» **Records from a collection**
= Beginning of Section =

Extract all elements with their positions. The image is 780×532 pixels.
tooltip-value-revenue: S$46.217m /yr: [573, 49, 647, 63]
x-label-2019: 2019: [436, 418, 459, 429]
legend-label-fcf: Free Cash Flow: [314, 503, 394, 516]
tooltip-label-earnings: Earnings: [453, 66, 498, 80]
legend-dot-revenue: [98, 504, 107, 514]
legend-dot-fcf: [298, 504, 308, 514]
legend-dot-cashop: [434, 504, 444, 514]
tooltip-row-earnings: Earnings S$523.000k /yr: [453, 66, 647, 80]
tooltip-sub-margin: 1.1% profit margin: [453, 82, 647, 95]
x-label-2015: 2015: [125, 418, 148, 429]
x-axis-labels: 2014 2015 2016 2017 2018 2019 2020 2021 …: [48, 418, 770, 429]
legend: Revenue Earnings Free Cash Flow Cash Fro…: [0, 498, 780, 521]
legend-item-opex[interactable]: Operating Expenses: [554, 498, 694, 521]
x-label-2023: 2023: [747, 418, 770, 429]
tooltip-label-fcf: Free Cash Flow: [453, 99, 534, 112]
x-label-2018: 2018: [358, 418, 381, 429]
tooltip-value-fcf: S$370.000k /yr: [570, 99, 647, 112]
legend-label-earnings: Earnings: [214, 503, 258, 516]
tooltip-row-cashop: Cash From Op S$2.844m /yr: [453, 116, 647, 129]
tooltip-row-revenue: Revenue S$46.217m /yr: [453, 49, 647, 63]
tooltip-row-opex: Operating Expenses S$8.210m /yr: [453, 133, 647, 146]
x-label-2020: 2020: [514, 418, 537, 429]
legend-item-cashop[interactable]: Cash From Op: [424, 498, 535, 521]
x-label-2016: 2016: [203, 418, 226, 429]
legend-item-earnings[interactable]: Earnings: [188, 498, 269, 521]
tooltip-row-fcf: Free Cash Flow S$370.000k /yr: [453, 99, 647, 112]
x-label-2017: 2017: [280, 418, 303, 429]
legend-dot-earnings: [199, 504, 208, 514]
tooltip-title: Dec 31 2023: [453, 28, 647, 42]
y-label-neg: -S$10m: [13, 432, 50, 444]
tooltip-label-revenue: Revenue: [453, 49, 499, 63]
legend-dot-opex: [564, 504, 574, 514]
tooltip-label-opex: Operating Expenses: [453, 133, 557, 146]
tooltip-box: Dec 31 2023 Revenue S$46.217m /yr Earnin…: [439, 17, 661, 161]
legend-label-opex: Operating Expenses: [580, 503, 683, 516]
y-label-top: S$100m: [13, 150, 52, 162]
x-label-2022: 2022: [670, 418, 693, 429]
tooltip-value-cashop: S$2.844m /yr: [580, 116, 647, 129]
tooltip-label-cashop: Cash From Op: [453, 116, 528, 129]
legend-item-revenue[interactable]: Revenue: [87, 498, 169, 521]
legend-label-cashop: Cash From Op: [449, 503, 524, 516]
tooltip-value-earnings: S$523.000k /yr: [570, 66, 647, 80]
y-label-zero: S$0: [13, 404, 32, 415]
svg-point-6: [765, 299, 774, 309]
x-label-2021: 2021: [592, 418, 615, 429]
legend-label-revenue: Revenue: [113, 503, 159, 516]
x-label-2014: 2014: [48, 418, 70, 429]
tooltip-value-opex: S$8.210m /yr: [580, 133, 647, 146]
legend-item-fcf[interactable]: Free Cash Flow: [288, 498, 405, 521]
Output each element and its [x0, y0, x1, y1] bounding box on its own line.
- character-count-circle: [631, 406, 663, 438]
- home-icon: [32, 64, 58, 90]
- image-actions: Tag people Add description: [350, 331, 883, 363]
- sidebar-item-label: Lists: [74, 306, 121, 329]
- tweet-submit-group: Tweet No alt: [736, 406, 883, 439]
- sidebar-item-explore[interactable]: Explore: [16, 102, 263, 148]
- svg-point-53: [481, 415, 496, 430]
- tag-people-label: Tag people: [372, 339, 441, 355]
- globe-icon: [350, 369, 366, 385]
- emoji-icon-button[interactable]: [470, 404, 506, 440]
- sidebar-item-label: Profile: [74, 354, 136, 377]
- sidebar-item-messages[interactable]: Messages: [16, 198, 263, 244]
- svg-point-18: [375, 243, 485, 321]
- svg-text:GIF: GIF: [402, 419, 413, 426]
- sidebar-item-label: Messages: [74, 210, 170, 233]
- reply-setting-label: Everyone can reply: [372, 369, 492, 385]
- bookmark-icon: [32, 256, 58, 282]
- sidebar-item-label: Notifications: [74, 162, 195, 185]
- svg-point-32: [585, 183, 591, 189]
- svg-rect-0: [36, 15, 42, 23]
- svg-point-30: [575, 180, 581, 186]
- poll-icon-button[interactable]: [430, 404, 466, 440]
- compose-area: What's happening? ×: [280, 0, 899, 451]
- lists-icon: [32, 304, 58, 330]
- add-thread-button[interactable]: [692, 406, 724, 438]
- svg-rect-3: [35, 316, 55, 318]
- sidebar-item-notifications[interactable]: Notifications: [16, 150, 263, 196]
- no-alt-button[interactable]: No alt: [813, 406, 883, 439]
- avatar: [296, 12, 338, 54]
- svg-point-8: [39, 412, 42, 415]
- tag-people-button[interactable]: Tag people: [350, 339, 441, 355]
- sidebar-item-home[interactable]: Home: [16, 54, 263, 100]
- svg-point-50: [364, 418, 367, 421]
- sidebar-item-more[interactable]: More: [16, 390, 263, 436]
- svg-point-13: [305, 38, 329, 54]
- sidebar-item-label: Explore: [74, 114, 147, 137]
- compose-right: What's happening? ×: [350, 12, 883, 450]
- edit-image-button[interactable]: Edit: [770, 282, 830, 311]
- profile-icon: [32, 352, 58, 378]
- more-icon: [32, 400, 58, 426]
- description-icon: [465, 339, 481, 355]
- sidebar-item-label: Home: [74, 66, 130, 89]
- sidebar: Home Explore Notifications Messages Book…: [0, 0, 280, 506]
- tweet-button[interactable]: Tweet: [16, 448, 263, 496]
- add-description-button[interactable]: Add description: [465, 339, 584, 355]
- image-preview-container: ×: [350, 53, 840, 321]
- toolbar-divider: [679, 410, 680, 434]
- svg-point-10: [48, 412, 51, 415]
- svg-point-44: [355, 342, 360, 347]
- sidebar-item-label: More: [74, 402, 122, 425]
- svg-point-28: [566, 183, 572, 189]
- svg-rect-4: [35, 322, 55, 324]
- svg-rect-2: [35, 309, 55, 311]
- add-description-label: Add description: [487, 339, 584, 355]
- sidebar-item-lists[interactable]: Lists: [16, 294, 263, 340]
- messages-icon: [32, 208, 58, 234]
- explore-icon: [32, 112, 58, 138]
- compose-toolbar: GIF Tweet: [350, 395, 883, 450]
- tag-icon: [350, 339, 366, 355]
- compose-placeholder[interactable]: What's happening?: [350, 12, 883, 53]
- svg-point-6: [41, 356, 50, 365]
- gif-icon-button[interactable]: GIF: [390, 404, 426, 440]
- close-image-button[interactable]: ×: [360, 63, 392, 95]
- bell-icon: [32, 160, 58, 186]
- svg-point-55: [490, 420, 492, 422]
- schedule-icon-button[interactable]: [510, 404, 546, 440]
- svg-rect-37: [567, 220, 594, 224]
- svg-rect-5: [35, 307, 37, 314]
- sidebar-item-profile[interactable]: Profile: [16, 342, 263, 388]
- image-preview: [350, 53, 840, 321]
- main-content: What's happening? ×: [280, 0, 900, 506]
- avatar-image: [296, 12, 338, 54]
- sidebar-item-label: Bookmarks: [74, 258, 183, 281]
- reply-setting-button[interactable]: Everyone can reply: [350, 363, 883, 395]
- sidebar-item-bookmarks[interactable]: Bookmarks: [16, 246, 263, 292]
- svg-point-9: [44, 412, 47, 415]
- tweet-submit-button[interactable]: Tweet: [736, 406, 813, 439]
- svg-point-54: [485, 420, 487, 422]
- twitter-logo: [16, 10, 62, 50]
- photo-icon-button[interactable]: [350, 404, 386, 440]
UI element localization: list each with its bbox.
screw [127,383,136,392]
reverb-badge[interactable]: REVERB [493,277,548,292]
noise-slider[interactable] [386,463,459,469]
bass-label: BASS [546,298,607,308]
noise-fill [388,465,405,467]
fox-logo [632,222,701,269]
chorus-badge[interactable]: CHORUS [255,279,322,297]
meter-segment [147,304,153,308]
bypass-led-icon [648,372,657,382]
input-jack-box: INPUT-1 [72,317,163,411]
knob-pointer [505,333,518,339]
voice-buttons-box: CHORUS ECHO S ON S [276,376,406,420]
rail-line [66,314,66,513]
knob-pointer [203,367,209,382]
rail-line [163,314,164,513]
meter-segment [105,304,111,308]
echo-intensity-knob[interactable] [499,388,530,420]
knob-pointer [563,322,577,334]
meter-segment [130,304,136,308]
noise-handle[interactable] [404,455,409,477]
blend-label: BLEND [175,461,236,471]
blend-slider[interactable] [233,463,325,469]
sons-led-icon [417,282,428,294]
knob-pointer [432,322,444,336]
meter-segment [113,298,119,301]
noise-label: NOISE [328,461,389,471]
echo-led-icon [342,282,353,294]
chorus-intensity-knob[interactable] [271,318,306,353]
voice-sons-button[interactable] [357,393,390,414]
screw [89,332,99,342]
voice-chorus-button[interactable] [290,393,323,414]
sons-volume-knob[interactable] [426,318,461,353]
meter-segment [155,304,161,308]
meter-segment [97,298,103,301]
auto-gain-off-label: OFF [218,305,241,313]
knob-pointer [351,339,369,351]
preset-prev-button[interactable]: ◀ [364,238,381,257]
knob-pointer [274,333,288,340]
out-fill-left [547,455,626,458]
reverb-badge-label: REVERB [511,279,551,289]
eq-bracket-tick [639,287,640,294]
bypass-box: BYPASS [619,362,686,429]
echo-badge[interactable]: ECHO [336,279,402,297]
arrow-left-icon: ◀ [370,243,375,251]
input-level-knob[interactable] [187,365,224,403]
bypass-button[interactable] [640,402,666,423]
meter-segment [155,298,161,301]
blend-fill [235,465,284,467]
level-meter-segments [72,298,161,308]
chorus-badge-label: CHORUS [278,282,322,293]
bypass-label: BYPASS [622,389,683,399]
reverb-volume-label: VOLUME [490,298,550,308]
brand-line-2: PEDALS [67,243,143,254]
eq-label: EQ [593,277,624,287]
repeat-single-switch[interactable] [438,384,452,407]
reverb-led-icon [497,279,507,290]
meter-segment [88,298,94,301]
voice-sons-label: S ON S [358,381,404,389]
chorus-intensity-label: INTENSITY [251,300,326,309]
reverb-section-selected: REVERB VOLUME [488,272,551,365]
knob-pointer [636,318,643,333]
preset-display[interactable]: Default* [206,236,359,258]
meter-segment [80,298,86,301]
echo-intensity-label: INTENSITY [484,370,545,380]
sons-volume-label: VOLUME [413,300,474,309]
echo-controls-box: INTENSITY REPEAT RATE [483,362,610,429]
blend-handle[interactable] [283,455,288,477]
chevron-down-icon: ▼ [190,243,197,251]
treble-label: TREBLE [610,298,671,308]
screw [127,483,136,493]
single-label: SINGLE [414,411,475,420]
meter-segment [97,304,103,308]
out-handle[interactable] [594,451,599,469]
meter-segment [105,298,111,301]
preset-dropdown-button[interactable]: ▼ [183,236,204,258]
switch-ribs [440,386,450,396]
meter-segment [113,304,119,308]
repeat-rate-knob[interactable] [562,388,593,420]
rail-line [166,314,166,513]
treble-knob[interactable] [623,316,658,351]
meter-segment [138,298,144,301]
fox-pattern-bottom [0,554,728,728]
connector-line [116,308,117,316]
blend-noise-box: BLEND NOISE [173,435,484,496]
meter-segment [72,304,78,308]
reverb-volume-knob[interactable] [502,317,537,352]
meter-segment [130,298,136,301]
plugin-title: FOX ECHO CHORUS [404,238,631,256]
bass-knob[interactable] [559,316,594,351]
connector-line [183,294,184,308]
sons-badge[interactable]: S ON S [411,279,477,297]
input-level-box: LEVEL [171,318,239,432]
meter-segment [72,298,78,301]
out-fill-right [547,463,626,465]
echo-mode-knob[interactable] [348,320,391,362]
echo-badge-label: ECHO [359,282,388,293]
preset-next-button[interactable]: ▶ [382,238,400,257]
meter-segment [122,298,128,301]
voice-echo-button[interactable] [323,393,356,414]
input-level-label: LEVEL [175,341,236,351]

= End of Section =

» **EXERCISE DETAILS**
For each line in the records that contains the word "fill", make a copy.

» **RESPONSE AREA**
noise-fill [388,465,405,467]
out-fill-left [547,455,626,458]
blend-fill [235,465,284,467]
out-fill-right [547,463,626,465]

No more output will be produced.